Les heures supplémentaires, dont il est question à l’art. 321c CO, correspondent aux heures de travail accomplies au-delà de l’horaire contractuel, soit au-delà du temps de travail prévu par le contrat, l’usage, un contrat-type ou une convention collective (ATF 126 III 337 consid. 6a; 116 II 69 consid. 4a; arrêt du Tribunal fédéral 4A_138/2023 du 12 juin 2023 consid. 4.1).

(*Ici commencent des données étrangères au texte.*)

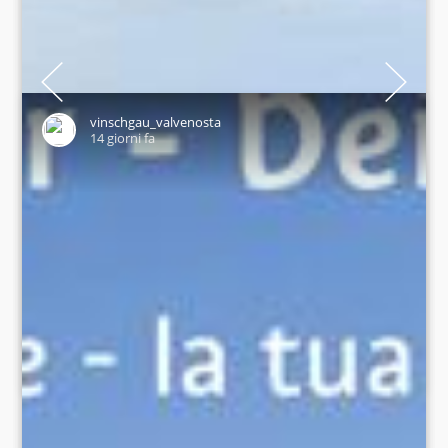
35 years ago, a discovery made history. ❄️⛏️On 19 September
1991, Ötzi was discovered in the Schnalstal valley – an
archaeological sensation. To mark the anniversary, you can
vinschgau_valvenosta
follow in the footsteps of the Iceman: on the weekly Ötzi
14 giorni fa
Glacier Tour, you’ll hike with mountain guides to the original
discovery site at 3,210 metres.
📸 TG Schnalstal/Thomas Grüner
#vinschgau #valvenosta #südtirol #suedtirol #altoadige
#southtyrol #deinsommerdeinvinschgau
#latuaestateveralatuavalvenosta #schnalstal #valsenales
#ötzi #iceman #gletscher #glacier #ghiacciaio
SHARE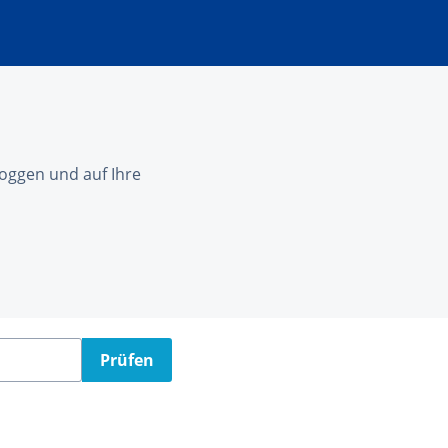
nloggen und auf Ihre
Prüfen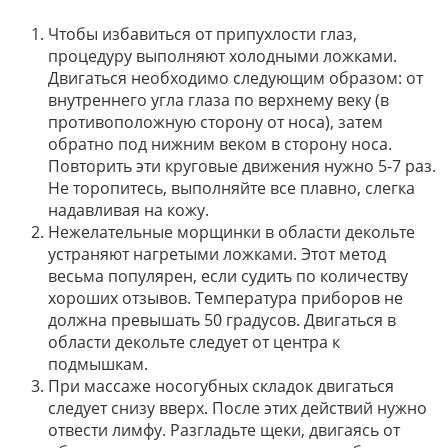
Чтобы избавиться от припухлости глаз,
процедуру выполняют холодными ложками.
Двигаться необходимо следующим образом: от
внутреннего угла глаза по верхнему веку (в
противоположную сторону от носа), затем
обратно под нижним веком в сторону носа.
Повторить эти круговые движения нужно 5-7 раз.
Не торопитесь, выполняйте все плавно, слегка
надавливая на кожу.
Нежелательные морщинки в области декольте
устраняют нагретыми ложками. Этот метод
весьма популярен, если судить по количеству
хороших отзывов. Температура приборов не
должна превышать 50 градусов. Двигаться в
области декольте следует от центра к
подмышкам.
При массаже носогубных складок двигаться
следует снизу вверх. После этих действий нужно
отвести лимфу. Разгладьте щеки, двигаясь от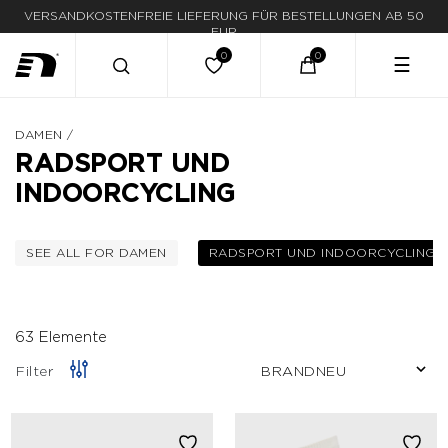
LIEFERUNG IN 1-3 WERKTAGEN
☰
DAMEN
/
RADSPORT UND
INDOORCYCLING
SEE ALL FOR DAMEN
RADSPORT UND INDOORCYCLING
FILTERN NACH KATEGORIE: DAMEN
AUSG
63 Elemente
Filter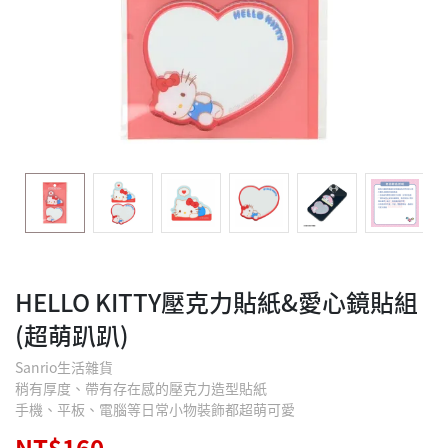
HELLO KITTY壓克力貼紙&愛心鏡貼組
(超萌趴趴)
Sanrio生活雜貨
稍有厚度、帶有存在感的壓克力造型貼紙
手機、平板、電腦等日常小物裝飾都超萌可愛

Selon la Convention collective nationale de travail sur l’hôtellerie et la restauration (CCNT; art. 357 CO; art. 1 LECCT), les heures supplémentaires sont des heures de travail faites en plus de la durée moyenne de la semaine de travail convenue. Ces dernières doivent être compensées, dans un délai convenable, par du temps libre de même durée ou rémunérées (art. 15 al. 4 CCNT). Elles doivent impérativement être payées à 125% du salaire brut si l’entreprise n’enregistre pas la durée du travail conformément à l’article 21 ou qu’elle ne communique pas chaque mois par écrit au collaborateur son solde d’heures supplémentaires ou encore que le paiement des heures supplémentaires a lieu après le dernier versement de salaire conformément à l’art. 14 (art. 15 al. 6 CCNT).

Conformément à l’art. 8 du Code civil suisse du 10 décembre 1907 (CC; RS 210), il appartient au travailleur de prouver qu’il a accompli des heures supplémentaires et, en plus, que celles-ci ont été ordonnées par l’employeur ou étaient nécessaires à la sauvegarde des intérêts légitimes de ce dernier. Le travailleur doit non seulement démontrer qu’il a effectué des heures supplémentaires au sens de l’art. 321c CO, mais également prouver la quotité des heures dont il réclame la rétribution. Lorsqu’il n’est pas possible d’en établir le nombre exact, le juge peut, par application analogique de l’art. 42 al. 2 CO, procéder à une estimation. Si elle allège le fardeau de la preuve, cette disposition ne dispense pas le travailleur de fournir au juge, dans la mesure raisonnablement exigible, tous les éléments constituant des indices du nombre d’heures accomplies; la conclusion selon laquelle les heures supplémentaires ont été réellement effectuées dans la mesure alléguée doit s’imposer au juge avec une certaine force. Les documents librement confectionnés par l’une des parties au procès sont toutefois sujets à caution et n’ont a priori pas plus de valeur probante que de simples allégations de cette partie.

Lorsqu’il effectue spontanément des heures supplémentaires commandées par les circonstances, le travailleur doit en principe les déclarer dans un délai utile, afin de permettre à l’employeur de prendre d’éventuelles mesures d’organisation en connaissance du temps nécessaire à l’exécution des tâches confiées; à défaut, l’employé risque, sauf circonstances particulières, de voir son droit à la rémunération périmé. 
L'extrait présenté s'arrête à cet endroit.